11月15日・ハノイ日本人学校工場見学会・ホンダベトナム

ハノイ日本人学校工場見学会・ホンダベトナム

  11月15日、ハノイ日本人学校の5年生児童31名をお招きして工場見学会を開催しました。児童たちは授業の中で「世界に誇る日本のものづくり」をテーマに日本の自動車生産について学んでおり、今回の工場見学はその実地検分と位置づけられました。
ご存知の通り、ホンダベトナムはバイク、自動車の生産・販売を生業としています。世界最大規模のバイク工場と世界最小規模の自動車工場が併存しているとてもユニークな会社です。工場見学では、ホンダベトナムについて、また世界に誇るべき日本のバイクづくり、その中でのベトナム市場の位置づけをお話ししました。一通りの会社概要の説明を終えた後、まずは自動車工場の見学です。日本では見られない少量生産ゆえの手作りの自動車づくり。360度見渡せば、ただの骨格しかなかった自動車が、手押しのラインで運ばれ、多くの従業員の器用な部品組み付けを経て、市中を走り回る完成車の姿へと変貌していきます。児童たちはその様子を食い入るように見つめ、目をきらきらと輝かせていました。
自動車工場の次は、バイク工場です。バイク工場は四輪工場と異なり大量生産の工場です。自動車工場の手押しラインを見た直後の児童たちには、そのスピード感は実に刺激的なようで、次々と生産されていくバイクをやはり食い入るように見つめ、またそこに込められた様々な工夫や安全思想に聞き入っていました。
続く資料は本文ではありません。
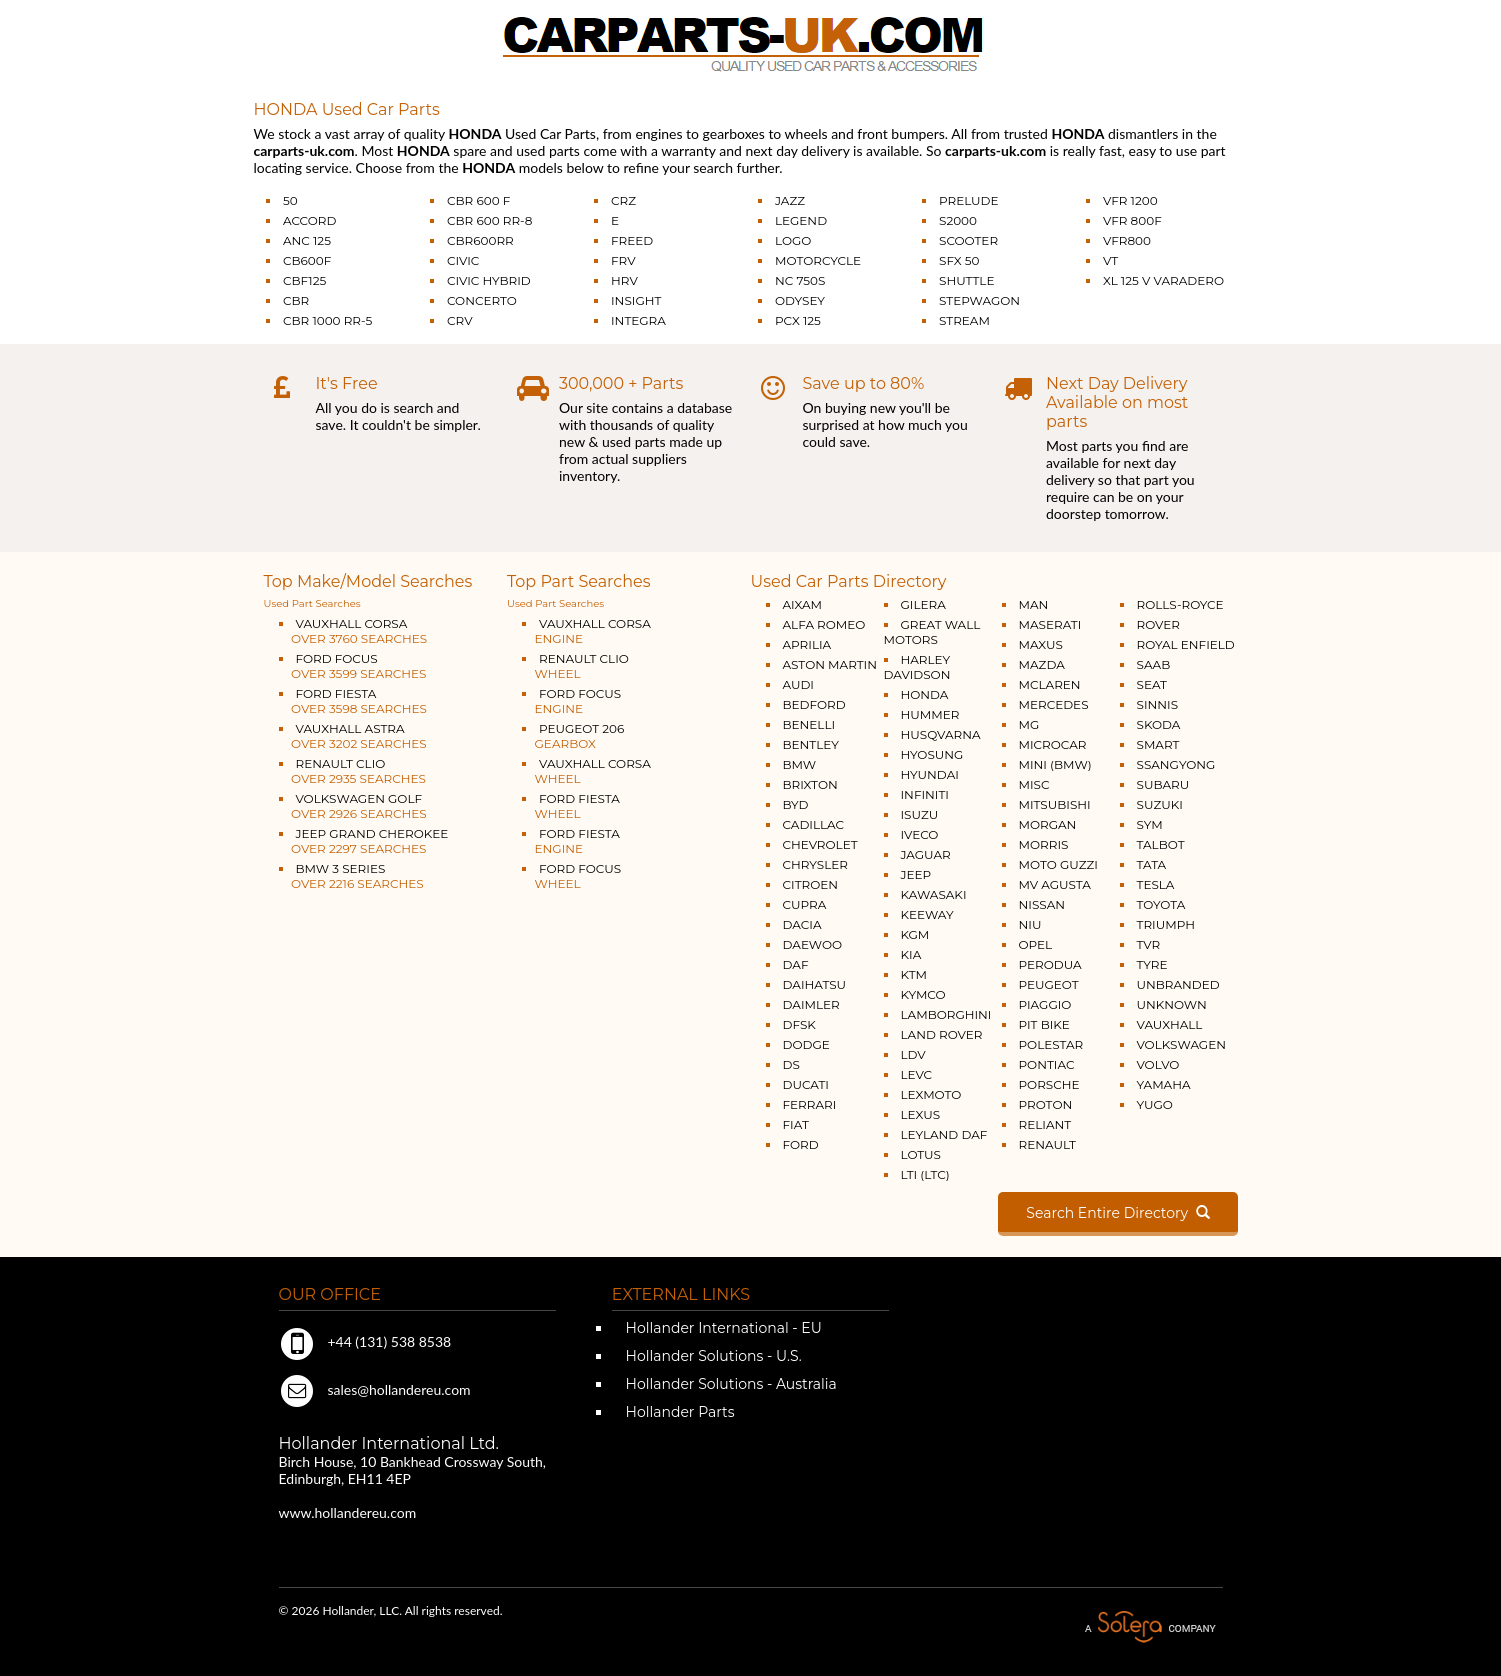  Describe the element at coordinates (296, 300) in the screenshot. I see `CBR` at that location.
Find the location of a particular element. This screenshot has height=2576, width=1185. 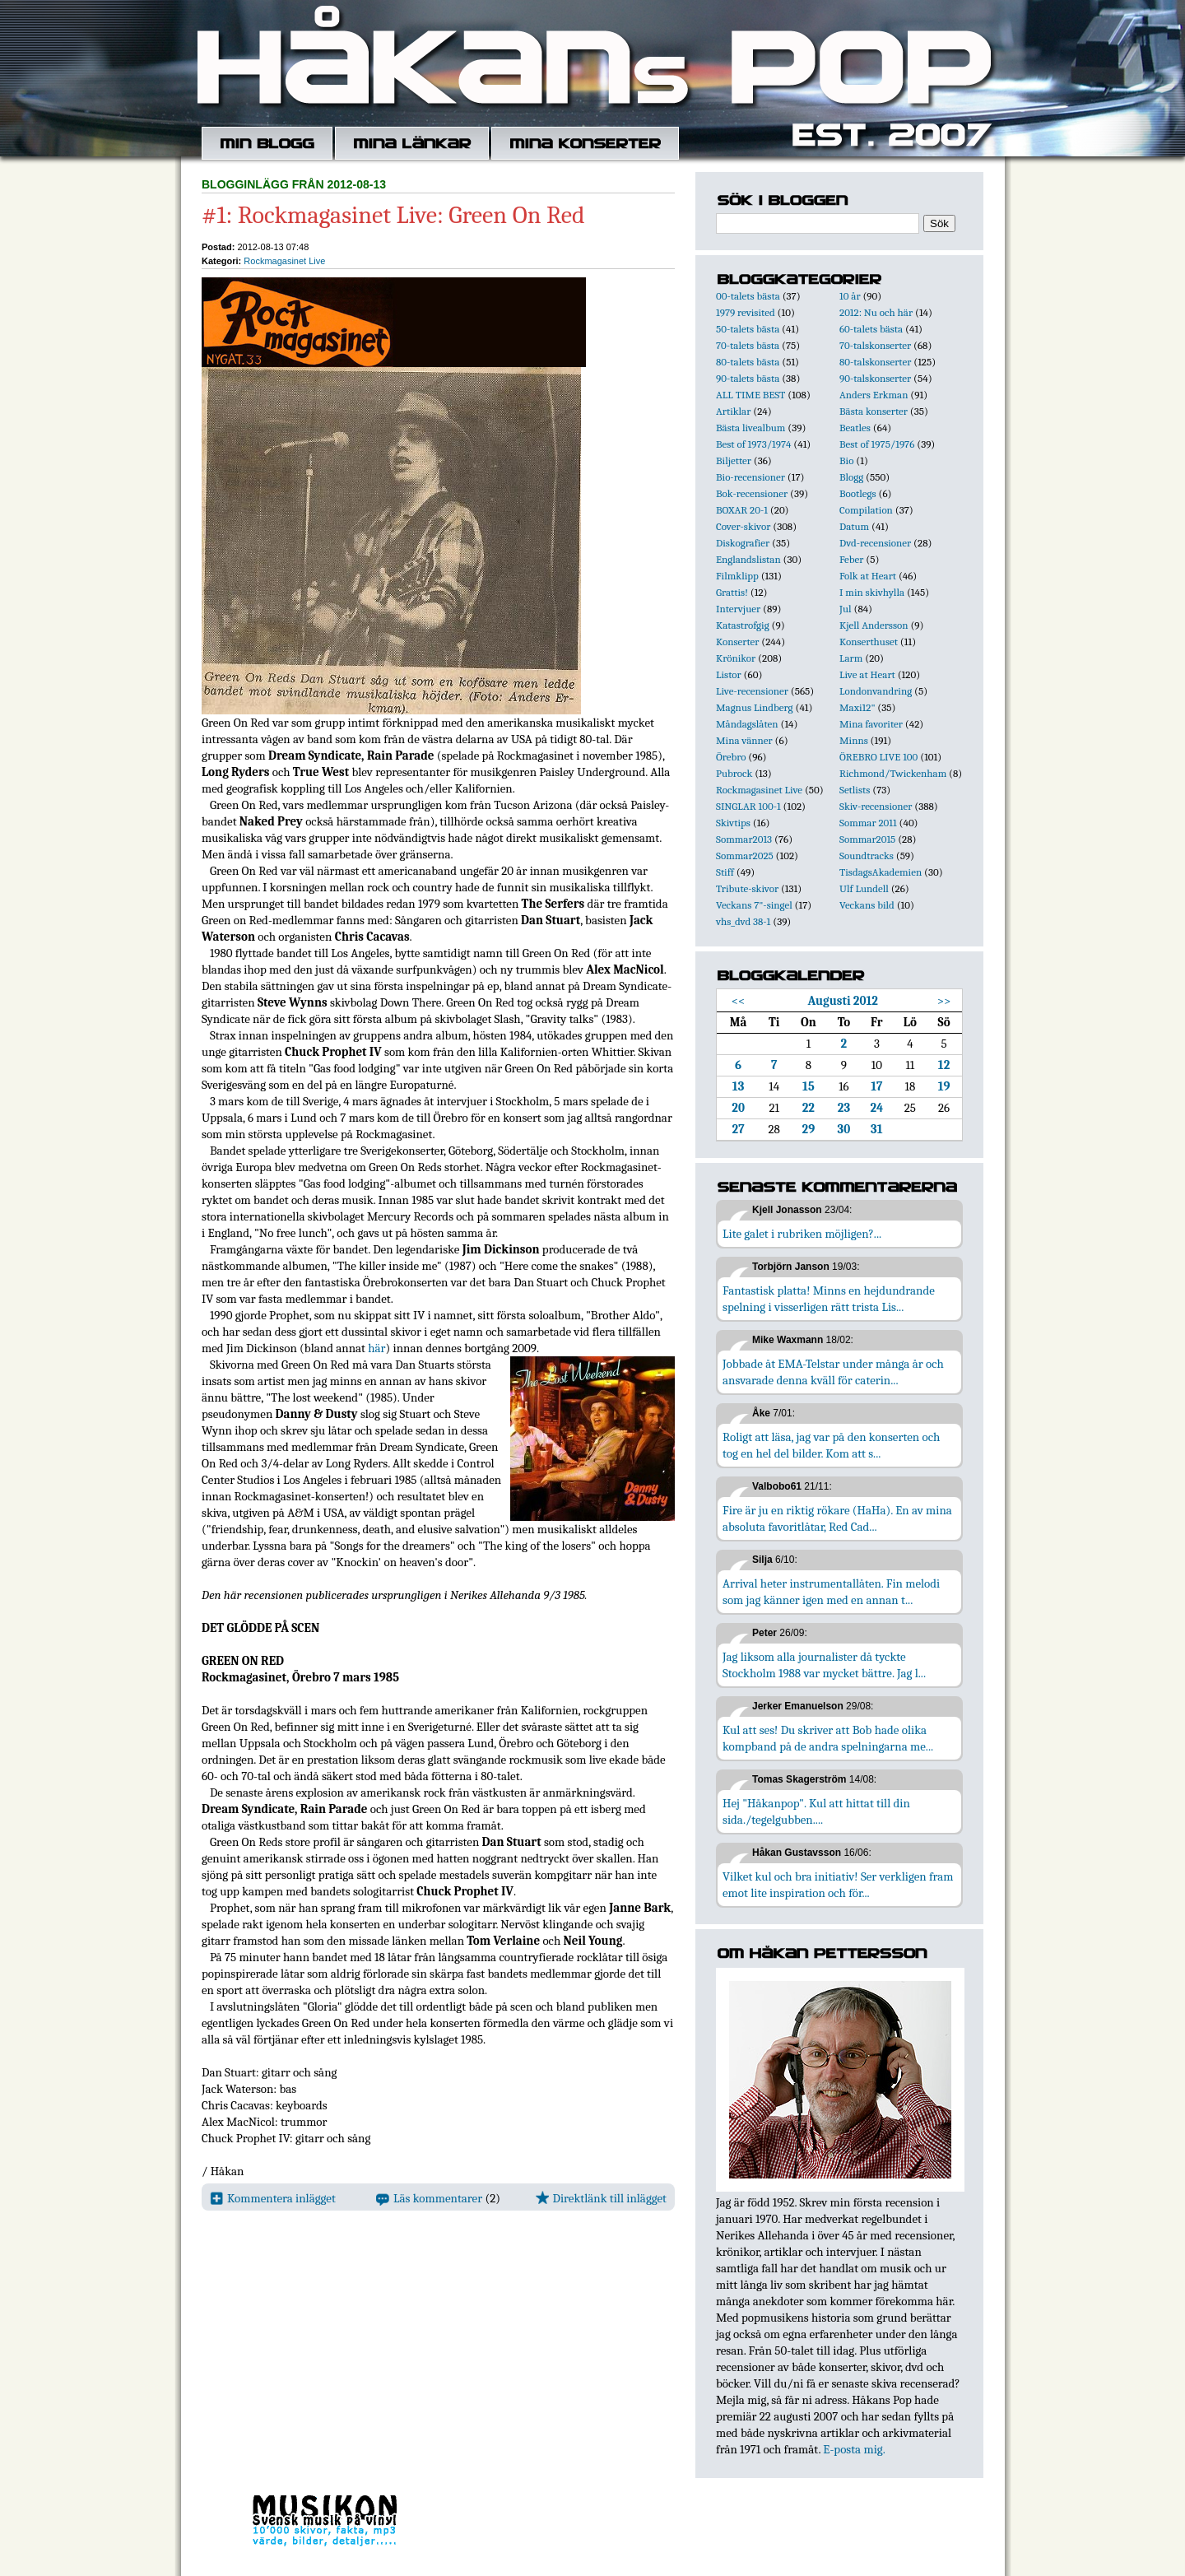 Intervjuer is located at coordinates (738, 608).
それぞれの工場見学を終えた後には、児童たちとの質疑応答の時間を設けましたが、想定した時間が不足してしまうくらい、元気いっぱいにたくさんの質問をいただきました。一台をつくるためにいくらのお金がかかりますか?という質問“以外”は丁寧にお答えさせていただきました。(笑)
最後に、後日、日本人学校の児童たちから勉強の成果のまとめと感謝の手紙を頂戴しました。どれも一所懸命に取り組んだ気持ちのこもった学習成果です。同様の校外授業は日本全国の小学校でも行われているようですが、在所の関係上、実際に自動車工場やバイク工場がある都道府県は限られており、教科書を踏まえた工場見学を経験できる児童はごくわずかとのこと。住み慣れた日本を離れ、ベトナムの地で元気に育つ子供たちに、これからの彼・彼女らの未来を後押しする経験を提供できたのであればこれほど幸せなことはありません。ホンダベトナムとしては、同様の機会があれば今後とも機会の提供を続けていきたいと心より願っています。